Headline: Buchpräsentation: „Wachstum über alles?“

Warum gilt für viele Wirtschaftsjournalisten Wachstum immer noch als die Lösung aller Probleme? Der WirtschaftsWoche-Redakteur Ferdinand Knauß ist der Entstehungsgeschichte des Wachstumsparadigmas in der Wirtschaftspresse auf den Grund gegangen.

Kritik gilt zwar als vornehmste Pflicht des Journalismus. Doch wenn es um Wirtschaftspolitik geht, werden allenfalls die Mittel, aber fast nie der Zweck kritisiert: Es soll in jedem Jahr mehr erwirtschaftet werden als zuvor. Und die Politik hat die Bedingungen dafür zu schaffen, sonst gilt sie als gescheitert. Was in den Politik- und Wirtschaftsressorts wie eine ewige Selbstverständlichkeit präsentiert wird, ist tatsächlich ein Paradigma, eine historisch entstandene Konstellation bestimmter Werte und Überzeugungen. Wie und warum sich das Wachstumsparadigma im Wirtschaftsjournalismus ausbilden, festigen und bis heute halten konnte, zeigt der Historiker und Journalist Ferdinand Knauß in seinem Buch „Wachstum über alles? Wie der Journalismus zum Sprachrohr der Ökonomen wurde“.

Die Ursprünge der Symbiose von Ökonomen, Politikern und Wirtschaftsjournalisten sind bis in die krisengeschüttelten 1920er Jahre zurückzuverfolgen.
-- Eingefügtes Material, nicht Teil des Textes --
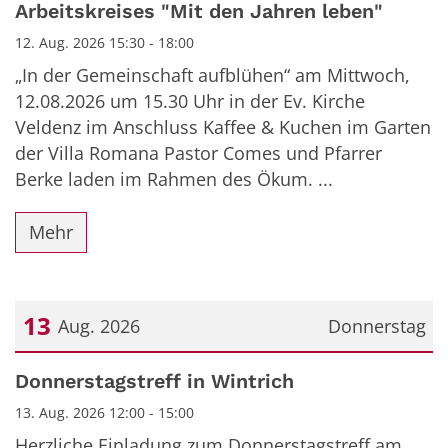
Arbeitskreises "Mit den Jahren leben"
12. Aug. 2026 15:30 - 18:00
„In der Gemeinschaft aufblühen“ am Mittwoch,
12.08.2026 um 15.30 Uhr in der Ev. Kirche
Veldenz im Anschluss Kaffee & Kuchen im Garten
der Villa Romana Pastor Comes und Pfarrer
Berke laden im Rahmen des Ökum. ...
Mehr
13
Aug. 2026
Donnerstag
Datum: 13. August 2026
Donnerstagstreff in Wintrich
13. Aug. 2026 12:00 - 15:00
Herzliche Einladung zum Donnerstagstreff am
Der Durchbruch des  Wachstumsparadigmas in der Wirtschaftspresse erfolgte dann in den ersten drei Nachkriegsjahrzehnten, wie Ferdinand Knauß anhand einer historischen Analyse der Zeit, des Spiegel und der Frankfurter Allgemeinen Zeitung zeigt. Seine These: Dem Wirtschaftsjournalismus fehlt bis heute die kritische Distanz zur Standard-Ökonomie. Wäre sie präsent, würde schnell offenbar, dass die Voraussetzungen für die Entstehung des Wachstumsparadigmas heute längst nicht mehr gelten.

Knauß’ Untersuchung historischer und zeitgenössischer Artikel und Interviews mit renommierten Journalisten zeigen, dass der Schlüssel zu einem kritischeren Wirtschaftsjournalismus in dessen Emanzipation von der Standard-Ökonomie liegt. Das Buch „Wachstum über alles“ schrieb er als Fellow am IASS. Am 21. September stellt er es in der stratum lounge in Berlin vor. Über seine Thesen diskutiert Ferdinand Knauß mit IASS-Direktor Prof. Dr. Ortwin Renn sowie dem Leiter der Wirtschafts- und Finanzredaktion der Frankfurter Allgemeinen Sonntagszeitung, Dr. Rainer Hank. Obwohl der Frankfurter Journalist in dem Buch als positives Beispiel genannt wird, steht er Knauß‘ Thesen kritisch gegenüber: Er sagt, er teile „weder die Wachstumskritik noch die Breitseite gegen die Wirtschaftsredakteure“. Beste Voraussetzungen für eine spannende Diskussion also!